È questo quanto affermato dalla Corte di cassazione – sezioe lavoro – con la sentenza del 18 ottobre 2019 n. 26615 , con la quale ha analizzato il caso di una lavoratrice che chiedeva il riconoscimento di differenze stipendiali a titolo di retribuzione di posizione e risultato.
L'incaricata aveva lamentato un'ingiustificata bassa valutazione in ordine alla pesatura della posizione, sicché il giudice di merito aveva riconosciuto le sue ragioni, con conseguente condanna dell'ente a corrispondergli la differenza tra quanto erogato e l'importo massimo astrattamente configurabile per l'incarico. La Cassazione, però, accoglie il ricorso dell'amministrazione, illustrando che dalla natura discrezionale degli atti non deriva l'assoluta insindacabilità degli atti stessi, perché il datore di lavoro, pubblico e privato, è tenuto a osservare le regole procedimentali al cui rispetto l'esercizio del potere è subordinato e inoltre deve garantire nell'esecuzione delle obbligazioni che derivano dal contratto l'osservanza degli obblighi di correttezza e buona fede. Inoltre, la Corte territoriale non poteva sostituire la propria valutazione a quella espressa dal datore di lavoro e ritenere che la retribuzione di posizione dovesse essere riconosciuta nella misura massima, perché in tal modo il giudice d'appello ha disatteso il principio secondo cui l'attribuzione dei punteggi implicava una valutazione discrezionale, seppure ancorata a parametri predeterminati.

Mobilità e divieto di «reformatio in peius»

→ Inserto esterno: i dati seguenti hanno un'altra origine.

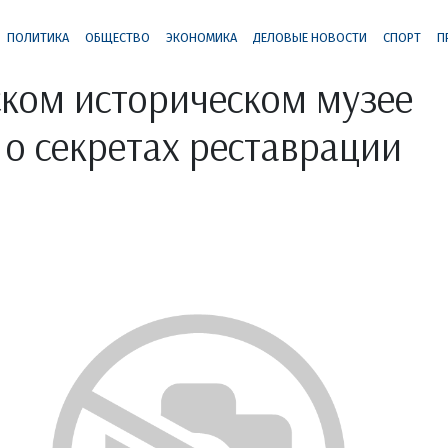
ПОЛИТИКА
ОБЩЕСТВО
ЭКОНОМИКА
ДЕЛОВЫЕ НОВОСТИ
СПОРТ
П
ком историческом музее
 о секретах реставрации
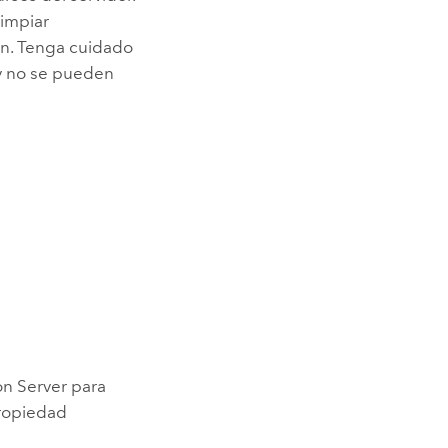
limpiar
ón. Tenga cuidado
 y no se pueden
on Server
para
propiedad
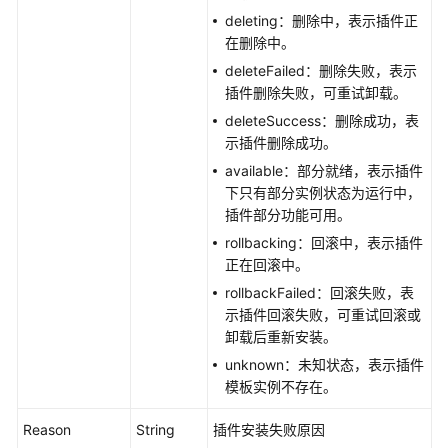
创
deleting：删除中，表示插件正
建
在删除中。
AddonInstance
deleteFailed：删除失败，表示
插件删除失败，可重试卸载。
查
询
deleteSuccess：删除成功，表
AddonTemplates
示插件删除成功。
列
available：部分就绪，表示插件
表
下只有部分实例状态为运行中，
插件部分功能可用。
更
rollbacking：回滚中，表示插件
新
正在回滚中。
AddonInstance
rollbackFailed：回滚失败，表
示插件回滚失败，可重试回滚或
回
卸载后重新安装。
滚
AddonInstance
unknown：未知状态，表示插件
模板实例不存在。
删
Reason
除
String
插件安装失败原因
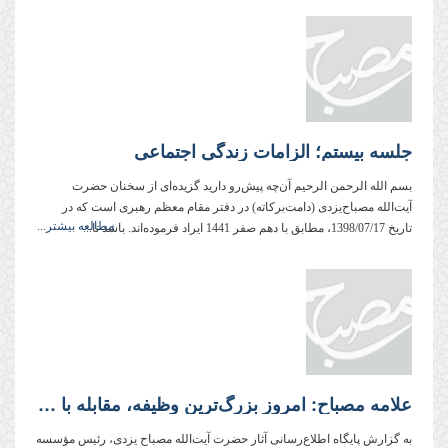
جلسه بیستم؛ الزامات زندگی اجتماعی
بسم الله الرحمن الرحیم آن‌چه پیش‌رو دارید گزیده‌ای از سخنان حضرت
آیت‌الله مصباح‌یزدی (دامت‌بركاته) در دفتر مقام معظم رهبری است كه در
مطالعه بیشتر...
تاریخ 1398/07/17، مطابق با دهم صفر 1441 ایراد فرموده‌اند. باشد تا...
علامه مصباح: امروز بزرگ‌ترین وظیفه، مقابله با فساد است
به گزارش پایگاه اطلاع‌رسانی آثار حضرت آیت‌الله مصباح یزدی، رئیس مؤسسه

La Corte di cassazione – sezione lavoro – con la sentenza del 31 ottobre 2019 n. 28110 ha accolto il ricorso di un ente avverso la domanda di una lavoratrice che aveva chiesto accertarsi che l'assegno ad personam, riconosciutogli per il mantenimento del livello retributivo nel trasferimento da un'amministrazione a un'altra, fosse non riassorbibile. In particolare, la Corte illustra che in assenza di disposizioni speciali di diverso tenore, l'assegno ad personam, attribuito dalla amministrazione al dipendente per non incorrere nel divieto della reformatio in peius del trattamento economico acquisito, è riassorbibile con le modalità e le misure previste dai contratti collettivi. In ogni caso, il trattamento economico acquisito dal lavoratore deve essere determinato con il computo di tutti i compensi fissi e continuativi erogati al prestatore di lavoro, quale corrispettivo delle mansioni svolte e attinenti, logicamente, alla professionalità tipica della qualifica rivestita.